Thomas B. Gold, Ph.D.
Chairman, AAFIE Board of Directors
Thomas B. Gold is a Professor at the University of California, Berkeley. Since 2000, he has also served as Executive Director of the Inter-University Program for Chinese Language Studies (IUP), a consortium of 14 American universities and the British Inter-University China Centre which administers an advanced Chinese language program at Tsinghua University in Beijing. At Berkeley he has also served as Associate Dean of International and Areas Studies, Founding Director of the Berkeley China Initiative, and Chair of the Center for Chinese Studies.
Professor Gold got interested in China as an undergraduate at Oberlin College. After finishing Oberlin, he taught English at Tunghai University in Taichung, Taiwan. He received a Masters in Regional Studies - East Asia and then a PhD in Sociology, both from Harvard University. While at Harvard he was among the first group of American government-sponsored exchange students to study in China. From February 1979 he spent a year at Fudan University in Shanghai studying Modern Chinese Literature. He also worked part-time for many years as a Chinese language escort-interpreter under contract for the State Department.
Prof Gold’s research focuses on many aspects of the societies of East Asia, particularly mainland China and Taiwan.
His publications on mainland China have covered numerous topics, including youth, popular culture, personal relations, civil society, and private business. He has coedited (with Doug Guthrie and David Wank), Social Connections in China: Institutions, Culture, and the Changing Nature of Guanxi (Cambridge 2002), (with Victoria Bonnell), The New Entrepreneurs of Europe and Asia: Patterns of Business Development in Russia, Eastern Europe and China (Sharpe 2002), and (with William Hurst, Jaeyoun Won and Li Qiang), Laid-Off Workers in a Workers’ State: Unemployment With Chinese Characteristics (Palgrave 2009).

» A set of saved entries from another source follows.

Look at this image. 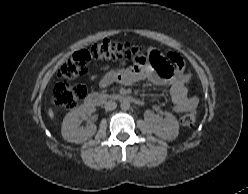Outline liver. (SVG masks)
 Instances as JSON below:
<instances>
[{
	"instance_id": "6515ba94",
	"label": "liver",
	"mask_w": 248,
	"mask_h": 194,
	"mask_svg": "<svg viewBox=\"0 0 248 194\" xmlns=\"http://www.w3.org/2000/svg\"><path fill=\"white\" fill-rule=\"evenodd\" d=\"M48 116L53 120L54 119V111L52 108L48 109Z\"/></svg>"
}]
</instances>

He is preparing papers on international non-governmental organizations in China in two different fields: environmental protection and microfinance. He continues to study the emergence of private business as well.
His book, State and Society in the Taiwan Miracle (Sharpe 1986) was the first to apply theories of dependency, world systems and dependent development – up to that time based mainly on the experience of Latin America – to an East Asian case. He is currently working on a book, Remaking Taiwan: Society and the State Since the End of Martial Law which utilizes theories of organizational fields and forms of capital to bring the story forward. It draws on data collected from many visits to the island, including observations of most island-wide elections since 1989. He has published many articles about different aspects of Taiwan society and its democratic transitionand the Chancellor’s Award for Civic Engagement in 2010.
Professor Gold regularly teaches Introductory Sociology, the Sociology of Development and Globalization, and Contemporary Chinese Society. In 2008 he taught an undergraduate seminar on “The Simpsons’ Global Mirror.” He won a Distinguished Teaching Award from the Division of Social Science in 2007.
Professor Gold is a strong advocate of public sociology, and has served on the boards of many civic organizations. He currently sits on the boards of the National Committee on U.S.-China Relations, the Asia Society of Northern California, Chinadialogue and the East Bay College Fund, which provides scholarships and mentors for graduates of Oakland public high schools who attend 4-year colleges or universities. He is an external advisor to programs at universities in the United Kingdom, Japan and Singapore, and serves on the editorial board of many scholarly journals.
Professor Gold holds a Ph.D. degree from Harvard University.